Kitty no longer believes in the war. She never says so, that would be defeatism, but all she wants is for it to be over and Ed to come home. It’s gone on too long and she no longer feels part of it. The world has become tired. She wants to start all over again.
The hardest part is that she’s finding she can’t remember Ed. Their time together was so brief. She remembers the feeling of him, the intense excitement she felt when he was with her; but his face has become hazy, little more than an expression, which is itself little more than a feeling. The way he looked at her, smiling with his mouth but not his eyes. That sense that he was always out of reach. She has his photograph, of course, but she has gazed at it for too long, and her gaze has drained it of life. His photograph no longer looks back at her.
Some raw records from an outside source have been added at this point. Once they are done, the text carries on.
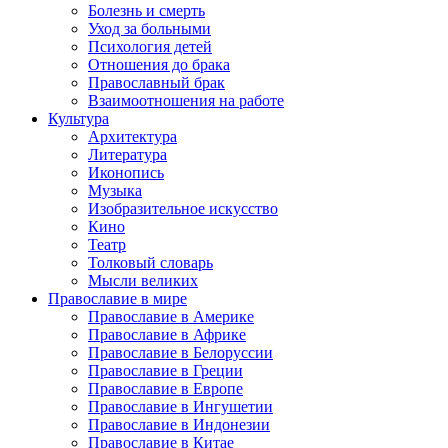
Болезнь и смерть
Уход за больными
Психология детей
Отношения до брака
Православный брак
Взаимоотношения на работе
Культура
Архитектура
Литература
Иконопись
Музыка
Изобразительное искусство
Кино
Театр
Толковый словарь
Мысли великих
Православие в мире
Православие в Америке
Православие в Африке
Православие в Белоруссии
Православие в Греции
Православие в Европе
Православие в Ингушетии
Православие в Индонезии
Православие в Китае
She wheels the pram down the river path, and returns up the High Street. The queue outside Mallards is shorter than usual so she joins it, and smiles as the other women coo over her baby. One woman gives Kitty a shy smile and says, ‘I was told your husband got the VC.’
‘Yes,’ says Kitty.
‘You must be so proud.’
‘Yes, I am.’
It’s almost her turn now. She takes out her ration book and the baby’s ration book.
‘You make sure you get your share,’ says the woman to little Pamela. ‘Your dad’s a hero.’
As Kitty arrives home again her mother is looking out for her.
‘You’ve got a visitor,’ she says.
Kitty gathers Pamela up from the pram, letting her mother take the shopping and the pram itself, which lives in the shed down the side path.